LDA is also fit on the same training set, using the same six predictors. On the test set:
LDA confusion matrix
| Predicted: churn | Predicted: no churn | |
|---|---|---|
| Actual: churn | \(180\) | \(240\) |
| Actual: no churn | \(130\) | \(950\) |
For the logistic regression of part (a), at threshold \(\hat p = 0.5\), the corresponding test-set confusion matrix is:
| Predicted: churn | Predicted: no churn | |
|---|---|---|
| Actual: churn | \(210\) | \(210\) |
| Actual: no churn | \(135\) | \(945\) |
(2 %) Compute the sensitivity, specificity, and test error rate of the LDA classifier and of the logistic-regression classifier (both at their default thresholds). Six numeric answers, two decimals each.
(1 %) LDA and logistic regression are both linear
classifiers in this problem. State the one substantive
modelling difference between them; if a student were to add a
categorical variable with many levels like contract into
the input vector, which of the two methods’ assumptions is the more
obviously violated, and why?
(2 %) A clinician colleague hands you the same problem and proposes QDA instead of LDA. Mention one situation in which QDA would be expected to outperform LDA on a problem like this, and one situation in which it would be expected to do worse.
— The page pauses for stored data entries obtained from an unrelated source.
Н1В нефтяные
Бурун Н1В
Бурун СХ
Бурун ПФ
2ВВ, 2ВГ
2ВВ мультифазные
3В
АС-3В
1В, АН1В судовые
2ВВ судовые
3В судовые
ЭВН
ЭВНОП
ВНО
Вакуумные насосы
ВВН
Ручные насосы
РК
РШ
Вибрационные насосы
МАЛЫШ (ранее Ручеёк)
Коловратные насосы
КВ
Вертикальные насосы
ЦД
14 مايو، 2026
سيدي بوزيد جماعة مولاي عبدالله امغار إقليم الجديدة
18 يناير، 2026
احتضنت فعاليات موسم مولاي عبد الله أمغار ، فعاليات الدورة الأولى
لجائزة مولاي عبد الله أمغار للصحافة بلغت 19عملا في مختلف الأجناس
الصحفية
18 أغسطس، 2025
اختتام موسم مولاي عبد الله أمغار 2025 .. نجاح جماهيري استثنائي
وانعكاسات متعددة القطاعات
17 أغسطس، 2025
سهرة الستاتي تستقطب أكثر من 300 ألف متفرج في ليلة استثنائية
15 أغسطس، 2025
The course staff fits an AdaBoost ensemble of \(M = 500\) shallow trees (depth \(d = 2\)) on the training data, and separately a gradient-boosted classifier with \(M = 800\) trees, depth \(d = 3\), and shrinkage \(\nu = 0.05\), \(M\) chosen by \(10\)-fold CV. The gradient-boosting test-set confusion matrix at the default classification threshold is:
Gradient boosting confusion matrix (default
threshold)
| Predicted: churn | Predicted: no churn | |
|---|---|---|
| Actual: churn | \(260\) | \(160\) |
| Actual: no churn | \(145\) | \(935\) |
(2 %) Briefly justify the choice of each of the gradient-boosting hyperparameters (\(M = 800\), \(d = 3\), \(\nu = 0.05\)) in one short sentence per parameter. “Sufficiently many” is not a sufficient justification for \(M\); tie each choice to the role the parameter plays in the bias–variance behaviour of the ensemble.
(2 %) Sketch the conceptual difference between AdaBoost and gradient boosting in two short bullet points, each at most one sentence: one bullet for the AdaBoost mechanism (sample re-weighting + \(\pm 1\) vote), one for the gradient-boosting mechanism (fit next tree to the negative gradient of the loss). Then state, in one extra sentence, in what sense AdaBoost can be viewed as a special case of gradient boosting.
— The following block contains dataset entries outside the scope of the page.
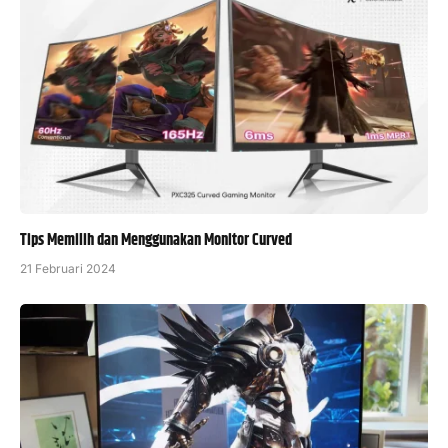
Tips Memilih dan Menggunakan Monitor Curved
21 Februari 2024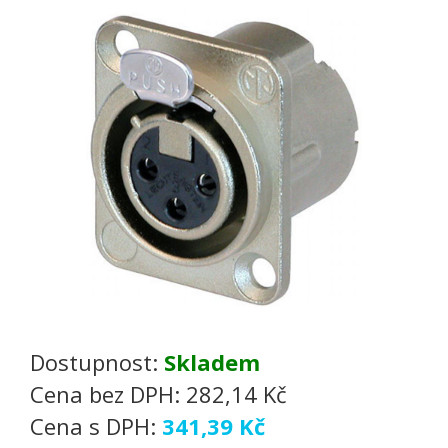
Dostupnost:
Skladem
Cena bez DPH:
282,14 Kč
Cena s DPH:
341,39 Kč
(2 %) Compute the sensitivity, specificity, and test error rate of the gradient-boosting classifier (three numeric answers, two decimals). Briefly compare it to the logistic regression from part (b), one short sentence, telling the marketing team which model you would recommend deploying if the cost of failing to identify a churner (a false negative) is substantially larger than the cost of unnecessarily targeting a loyal customer.
(2 %) The same boosted model is used to produce a
variable-importance plot; the top three predictors by
permutation importance are tenure, contract,
and monthly_charges. State (a) what a permutation
variable-importance plot is mechanically (one short sentence),
and (b) one specific question that this plot cannot answer
about tenure that a logistic-regression coefficient
can.
In the full population, only \(28\%\) of customers churn within the six-month window. A junior colleague suggests using accuracy (i.e. \(1 -\) test error rate) as the sole criterion for picking between the three classifiers above.
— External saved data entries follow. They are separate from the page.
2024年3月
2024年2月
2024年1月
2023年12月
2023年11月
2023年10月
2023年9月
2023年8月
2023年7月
(1 %) A trivial classifier that always predicts “no churn” would have test error rate of approximately what value on this data set? Justify in one sentence.
(2 %) Comment in two or three sentences on whether accuracy is the right criterion here. In particular: (a) name one alternative metric or pair of metrics that you would privilege, and (b) explain in one sentence which decision that metric / pair of metrics would make easier than raw accuracy would (e.g. choosing between two classifiers that have nearly identical accuracy but very different false-negative rates).
End of exam. Total: \(10 + 28 + 16 + 20 + 26 = 100\) points.